_Raw data_

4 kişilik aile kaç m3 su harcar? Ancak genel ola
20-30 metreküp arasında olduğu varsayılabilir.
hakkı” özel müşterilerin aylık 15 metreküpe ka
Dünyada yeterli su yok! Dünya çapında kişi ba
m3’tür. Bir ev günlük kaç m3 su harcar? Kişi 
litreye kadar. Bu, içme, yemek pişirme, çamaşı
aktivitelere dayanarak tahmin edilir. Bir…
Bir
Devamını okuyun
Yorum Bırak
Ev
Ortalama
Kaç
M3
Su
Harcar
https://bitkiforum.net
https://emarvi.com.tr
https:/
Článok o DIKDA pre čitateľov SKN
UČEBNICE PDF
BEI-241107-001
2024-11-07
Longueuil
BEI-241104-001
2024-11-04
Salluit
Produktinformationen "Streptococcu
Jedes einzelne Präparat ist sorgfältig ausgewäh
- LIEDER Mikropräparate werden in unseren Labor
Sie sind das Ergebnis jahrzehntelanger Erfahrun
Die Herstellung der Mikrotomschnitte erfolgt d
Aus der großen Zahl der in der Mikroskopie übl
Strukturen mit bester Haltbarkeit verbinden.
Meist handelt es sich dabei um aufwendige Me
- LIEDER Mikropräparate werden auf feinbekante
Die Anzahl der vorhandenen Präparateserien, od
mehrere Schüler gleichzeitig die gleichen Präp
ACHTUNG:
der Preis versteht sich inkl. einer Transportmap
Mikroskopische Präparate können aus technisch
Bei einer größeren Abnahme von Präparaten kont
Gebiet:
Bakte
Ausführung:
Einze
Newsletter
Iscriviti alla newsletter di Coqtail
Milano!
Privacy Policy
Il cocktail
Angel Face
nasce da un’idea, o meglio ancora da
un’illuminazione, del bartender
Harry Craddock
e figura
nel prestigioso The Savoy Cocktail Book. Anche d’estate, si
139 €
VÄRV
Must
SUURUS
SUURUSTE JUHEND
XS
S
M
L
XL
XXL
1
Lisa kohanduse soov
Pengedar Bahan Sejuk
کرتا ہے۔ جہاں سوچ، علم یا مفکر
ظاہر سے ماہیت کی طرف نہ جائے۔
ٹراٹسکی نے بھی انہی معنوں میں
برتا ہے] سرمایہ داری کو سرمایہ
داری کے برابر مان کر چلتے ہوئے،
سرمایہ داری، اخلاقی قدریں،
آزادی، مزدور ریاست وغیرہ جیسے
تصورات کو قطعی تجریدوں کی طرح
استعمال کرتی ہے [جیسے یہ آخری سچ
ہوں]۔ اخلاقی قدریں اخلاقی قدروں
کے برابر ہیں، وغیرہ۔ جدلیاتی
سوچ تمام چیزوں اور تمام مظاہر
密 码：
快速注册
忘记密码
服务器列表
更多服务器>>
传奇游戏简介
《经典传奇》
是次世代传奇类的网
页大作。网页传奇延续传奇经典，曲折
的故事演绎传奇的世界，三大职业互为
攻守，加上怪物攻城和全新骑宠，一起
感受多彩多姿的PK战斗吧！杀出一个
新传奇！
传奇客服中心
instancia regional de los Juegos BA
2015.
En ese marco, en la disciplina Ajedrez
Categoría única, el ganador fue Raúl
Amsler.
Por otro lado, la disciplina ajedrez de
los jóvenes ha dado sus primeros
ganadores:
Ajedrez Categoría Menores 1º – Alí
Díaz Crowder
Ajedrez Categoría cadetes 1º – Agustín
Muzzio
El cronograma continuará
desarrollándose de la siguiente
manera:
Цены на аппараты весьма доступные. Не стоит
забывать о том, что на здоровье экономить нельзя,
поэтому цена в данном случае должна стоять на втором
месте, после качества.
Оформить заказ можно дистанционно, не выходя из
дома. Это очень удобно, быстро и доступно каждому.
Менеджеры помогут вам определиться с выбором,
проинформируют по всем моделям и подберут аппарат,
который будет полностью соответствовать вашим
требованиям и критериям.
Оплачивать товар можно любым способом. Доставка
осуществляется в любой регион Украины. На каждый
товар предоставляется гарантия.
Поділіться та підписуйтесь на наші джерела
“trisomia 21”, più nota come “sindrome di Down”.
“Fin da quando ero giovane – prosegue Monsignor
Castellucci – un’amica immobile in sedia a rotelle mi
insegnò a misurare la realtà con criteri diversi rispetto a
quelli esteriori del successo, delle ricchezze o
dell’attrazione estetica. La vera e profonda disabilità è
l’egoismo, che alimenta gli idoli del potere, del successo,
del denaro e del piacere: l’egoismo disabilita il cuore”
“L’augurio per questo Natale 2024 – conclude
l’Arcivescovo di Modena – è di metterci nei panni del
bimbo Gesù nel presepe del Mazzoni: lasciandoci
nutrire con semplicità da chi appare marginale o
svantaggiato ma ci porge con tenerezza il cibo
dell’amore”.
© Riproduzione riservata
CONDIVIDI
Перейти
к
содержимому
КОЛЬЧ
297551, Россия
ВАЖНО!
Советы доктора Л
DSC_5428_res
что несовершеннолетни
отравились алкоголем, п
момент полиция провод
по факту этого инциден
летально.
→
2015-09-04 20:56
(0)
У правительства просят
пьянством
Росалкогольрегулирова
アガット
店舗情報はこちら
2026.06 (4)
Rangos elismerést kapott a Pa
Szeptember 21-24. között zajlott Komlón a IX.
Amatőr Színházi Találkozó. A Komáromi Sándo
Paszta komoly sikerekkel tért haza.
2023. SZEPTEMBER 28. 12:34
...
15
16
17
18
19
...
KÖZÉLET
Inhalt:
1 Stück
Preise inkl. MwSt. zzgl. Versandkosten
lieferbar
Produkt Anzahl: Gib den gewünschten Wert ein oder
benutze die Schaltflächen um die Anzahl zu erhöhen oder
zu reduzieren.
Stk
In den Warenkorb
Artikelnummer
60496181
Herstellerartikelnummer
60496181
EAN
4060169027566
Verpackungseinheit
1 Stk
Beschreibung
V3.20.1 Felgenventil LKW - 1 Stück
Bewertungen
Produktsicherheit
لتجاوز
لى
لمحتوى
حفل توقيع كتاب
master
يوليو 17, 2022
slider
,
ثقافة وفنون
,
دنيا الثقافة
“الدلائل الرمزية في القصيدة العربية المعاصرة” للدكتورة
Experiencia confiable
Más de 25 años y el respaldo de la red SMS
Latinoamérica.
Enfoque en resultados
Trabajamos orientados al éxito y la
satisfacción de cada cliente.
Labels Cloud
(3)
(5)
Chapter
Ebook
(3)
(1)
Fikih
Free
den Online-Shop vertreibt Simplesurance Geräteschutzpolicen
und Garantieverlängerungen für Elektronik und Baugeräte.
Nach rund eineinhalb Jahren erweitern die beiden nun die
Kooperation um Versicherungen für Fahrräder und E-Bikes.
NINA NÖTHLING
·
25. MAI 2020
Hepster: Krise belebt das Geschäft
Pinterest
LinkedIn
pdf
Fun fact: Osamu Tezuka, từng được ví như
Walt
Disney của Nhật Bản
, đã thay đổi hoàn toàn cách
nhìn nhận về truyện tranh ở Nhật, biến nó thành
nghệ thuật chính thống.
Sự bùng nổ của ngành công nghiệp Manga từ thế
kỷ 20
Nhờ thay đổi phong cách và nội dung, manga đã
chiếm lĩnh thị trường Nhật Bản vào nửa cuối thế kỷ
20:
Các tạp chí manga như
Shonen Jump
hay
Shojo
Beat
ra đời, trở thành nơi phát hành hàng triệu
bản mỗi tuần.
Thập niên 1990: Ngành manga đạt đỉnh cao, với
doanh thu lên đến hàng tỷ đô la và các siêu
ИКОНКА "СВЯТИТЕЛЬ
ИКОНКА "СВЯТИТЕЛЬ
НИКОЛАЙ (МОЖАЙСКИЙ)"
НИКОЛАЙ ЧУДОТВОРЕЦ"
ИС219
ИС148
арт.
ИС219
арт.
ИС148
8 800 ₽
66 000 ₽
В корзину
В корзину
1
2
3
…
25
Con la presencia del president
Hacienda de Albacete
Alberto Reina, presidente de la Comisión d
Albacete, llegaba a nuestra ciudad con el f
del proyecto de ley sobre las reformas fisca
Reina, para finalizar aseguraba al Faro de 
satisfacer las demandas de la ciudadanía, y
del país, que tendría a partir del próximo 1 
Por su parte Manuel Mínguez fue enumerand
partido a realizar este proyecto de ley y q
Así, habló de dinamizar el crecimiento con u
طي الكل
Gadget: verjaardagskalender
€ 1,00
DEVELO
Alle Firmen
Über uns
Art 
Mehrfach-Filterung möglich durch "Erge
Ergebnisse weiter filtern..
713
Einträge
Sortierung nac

_Work required_
Reply with an exact copy of the lines running from the one containing "nghệ thuật chính thống." through the end of the entries above, both ends included.

_Response to this exercise_
nghệ thuật chính thống.
Sự bùng nổ của ngành công nghiệp Manga từ thế
kỷ 20
Nhờ thay đổi phong cách và nội dung, manga đã
chiếm lĩnh thị trường Nhật Bản vào nửa cuối thế kỷ
20:
Các tạp chí manga như
Shonen Jump
hay
Shojo
Beat
ra đời, trở thành nơi phát hành hàng triệu
bản mỗi tuần.
Thập niên 1990: Ngành manga đạt đỉnh cao, với
doanh thu lên đến hàng tỷ đô la và các siêu
ИКОНКА "СВЯТИТЕЛЬ
ИКОНКА "СВЯТИТЕЛЬ
НИКОЛАЙ (МОЖАЙСКИЙ)"
НИКОЛАЙ ЧУДОТВОРЕЦ"
ИС219
ИС148
арт.
ИС219
арт.
ИС148
8 800 ₽
66 000 ₽
В корзину
В корзину
1
2
3
…
25
Con la presencia del president
Hacienda de Albacete
Alberto Reina, presidente de la Comisión d
Albacete, llegaba a nuestra ciudad con el f
del proyecto de ley sobre las reformas fisca
Reina, para finalizar aseguraba al Faro de 
satisfacer las demandas de la ciudadanía, y
del país, que tendría a partir del próximo 1 
Por su parte Manuel Mínguez fue enumerand
partido a realizar este proyecto de ley y q
Así, habló de dinamizar el crecimiento con u
طي الكل
Gadget: verjaardagskalender
€ 1,00
DEVELO
Alle Firmen
Über uns
Art 
Mehrfach-Filterung möglich durch "Erge
Ergebnisse weiter filtern..
713
Einträge
Sortierung nac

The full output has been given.